"A gente tem sede de infinito
e de permanência"
Adélia Prado
Depois de vários curtas-metragens premiados, como “Ventilador”, “Eisenstein” e “Muro”, a Trincheira Filmes lançou, em sessão première do Festival Internacional de Cinema do Rio, o primeiro longa do grande diretor Leonardo Lacca, “Permanência” (veja o trailer). Um filme magnífico que veio para ser o desenvolvimento necessário de outro curta da Trincheira Filmes, chamado “Décimo Segundo”. O longa foi efusivamente aplaudido ao final da exibição, o que não me surpreendeu. A minha sensação de surpresa, na verdade, ficou distribuída durante todo o filme.
Engraçado sentir isso
porque eu tive o privilégio de assistir ao longa outras três vezes antes dessa
première, ainda em fase de montagem e edição. Já estava ciente, obviamente, que
se tratava de um trabalho que consegue, ao mesmo tempo, ser denso e sutil. É o
filme de Leonardo Lacca que tem maior quantidade de diálogos, mas que,
essencialmente, faz uma profunda investigação sobre a natureza do silêncio.
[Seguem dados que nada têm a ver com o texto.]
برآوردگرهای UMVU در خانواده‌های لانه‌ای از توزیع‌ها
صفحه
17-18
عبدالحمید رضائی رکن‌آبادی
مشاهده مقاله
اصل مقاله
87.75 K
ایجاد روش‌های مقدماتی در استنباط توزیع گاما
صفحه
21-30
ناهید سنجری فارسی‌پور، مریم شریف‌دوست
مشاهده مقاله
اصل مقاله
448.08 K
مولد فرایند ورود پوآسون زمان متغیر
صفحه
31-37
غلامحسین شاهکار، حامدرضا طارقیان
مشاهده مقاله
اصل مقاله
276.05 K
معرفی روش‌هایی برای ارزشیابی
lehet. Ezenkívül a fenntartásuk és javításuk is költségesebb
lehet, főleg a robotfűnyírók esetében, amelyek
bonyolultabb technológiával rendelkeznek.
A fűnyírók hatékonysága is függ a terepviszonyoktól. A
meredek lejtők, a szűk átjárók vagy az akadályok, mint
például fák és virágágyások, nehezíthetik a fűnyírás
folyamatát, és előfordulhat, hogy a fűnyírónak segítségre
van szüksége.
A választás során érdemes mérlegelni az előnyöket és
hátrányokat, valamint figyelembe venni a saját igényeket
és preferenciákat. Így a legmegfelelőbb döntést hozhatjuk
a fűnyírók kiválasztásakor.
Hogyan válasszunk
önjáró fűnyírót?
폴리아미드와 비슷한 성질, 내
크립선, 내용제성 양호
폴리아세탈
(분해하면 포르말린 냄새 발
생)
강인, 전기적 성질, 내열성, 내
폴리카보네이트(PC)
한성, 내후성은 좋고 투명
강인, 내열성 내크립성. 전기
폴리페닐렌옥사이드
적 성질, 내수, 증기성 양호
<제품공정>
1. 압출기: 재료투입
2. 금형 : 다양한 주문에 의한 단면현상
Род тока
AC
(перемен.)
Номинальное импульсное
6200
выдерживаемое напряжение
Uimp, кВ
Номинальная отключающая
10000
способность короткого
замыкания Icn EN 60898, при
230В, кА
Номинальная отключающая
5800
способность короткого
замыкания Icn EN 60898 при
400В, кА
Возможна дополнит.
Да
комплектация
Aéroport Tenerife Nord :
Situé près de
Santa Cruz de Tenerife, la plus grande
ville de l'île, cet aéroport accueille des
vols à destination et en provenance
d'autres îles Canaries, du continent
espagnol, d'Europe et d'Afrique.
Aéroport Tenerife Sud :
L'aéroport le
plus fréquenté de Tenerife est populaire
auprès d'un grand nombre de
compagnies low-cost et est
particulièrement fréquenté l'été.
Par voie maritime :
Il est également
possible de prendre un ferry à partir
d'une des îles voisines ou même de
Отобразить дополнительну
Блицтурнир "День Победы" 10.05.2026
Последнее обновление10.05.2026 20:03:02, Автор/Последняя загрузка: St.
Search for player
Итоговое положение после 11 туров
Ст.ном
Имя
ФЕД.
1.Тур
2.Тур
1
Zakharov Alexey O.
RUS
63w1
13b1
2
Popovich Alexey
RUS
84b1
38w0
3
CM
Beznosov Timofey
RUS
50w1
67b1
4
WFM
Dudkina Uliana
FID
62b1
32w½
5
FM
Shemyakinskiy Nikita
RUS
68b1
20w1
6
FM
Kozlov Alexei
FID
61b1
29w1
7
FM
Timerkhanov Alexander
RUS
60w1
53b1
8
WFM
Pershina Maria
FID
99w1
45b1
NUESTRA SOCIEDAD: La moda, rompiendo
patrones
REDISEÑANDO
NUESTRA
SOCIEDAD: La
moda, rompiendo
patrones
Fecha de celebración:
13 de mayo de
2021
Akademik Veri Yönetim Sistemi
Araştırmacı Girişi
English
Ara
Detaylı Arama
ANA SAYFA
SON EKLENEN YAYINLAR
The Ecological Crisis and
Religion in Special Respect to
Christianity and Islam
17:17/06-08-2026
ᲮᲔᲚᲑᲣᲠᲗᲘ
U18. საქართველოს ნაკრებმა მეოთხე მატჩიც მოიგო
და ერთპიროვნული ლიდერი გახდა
“Respeite o silêncio”, diz o pai do fotógrafo recifense, Ivo, o protagonista
interpretado pelo impecável, e também pernambucano, Irandhir Santos, quando os
dois se encontram rapidamente em
São Paulo.
O que eu não esperava
era ver a grande plateia que lotou o Cinepólis da Lagoa rindo dos elementos de
humor sutil que permeiam vários diálogos. Não me refiro a já “antológica” passagem
em que Ivo
conversa com Laís, de madrugada, andando por uma calçada de São Paulo. Eles
dizem algo mais ou menos assim:
- Sou de
Recife, mas nasci de uma gaia no Rio.
- Gaia? O que é
gaia?
- Você não
sabe o que é gaia?!
- Não...
- Aqui em São Paulo ninguém bota
gaia?
Essa cena é genial e
estupidamente engraçada no cinema. Porém, refiro-me ao humor sarcástico
percebido pela platéia na interação entre Ivo e Mauro. Mauro é o atual marido
de Rita, a mulher que hospeda o fotografo Ivo em sua nova casa em São Paulo para que ele
possa realizar a primeira exposição individual de suas fotografias. O dilema do
filme é que essa gentileza de Rita traz à tona emoções arrefecidas pela
distância e tempo. Eles são ex-namorados que mantiveram grande carinho apesar
do fim do relacionamento.
A tensão do que pode
acontecer entre os dois segue irascível durante todo o filme. E é dosada de
forma tão talentosa pelo diretor que não cansa, não exaure, mas angustia o
expectador. Descancara os limites do relacionamento romântico, desestabiliza a ideia
de harmonia do que se tem como vínculo entre liberdade e amor. Massacra o senso
comum com a dor causada por sentimentos que permanecem mesmo quando,
formalmente, não podem mais se concretizar em ações.
O filme trata de
fotógrafo e fotografia porque se funde com essa outra arte (“Existe diferença
entre fotografia e arte?” – pergunta Mauro a Ivo, numa conversa na sala de
estar) para tratar do que não é fugaz, daquilo que, mesmo com desvanecimento do
passar dos anos, continua presente. É um filme sobre como a memória assume um
novo papel conturbado na configuração afetiva do mundo contemporâneo. A
história consegue a proeza de destrinchar os mecanismos do que pode ser
duradouro em meio ao caos urbano, onde tudo muda frenética e caoticamente.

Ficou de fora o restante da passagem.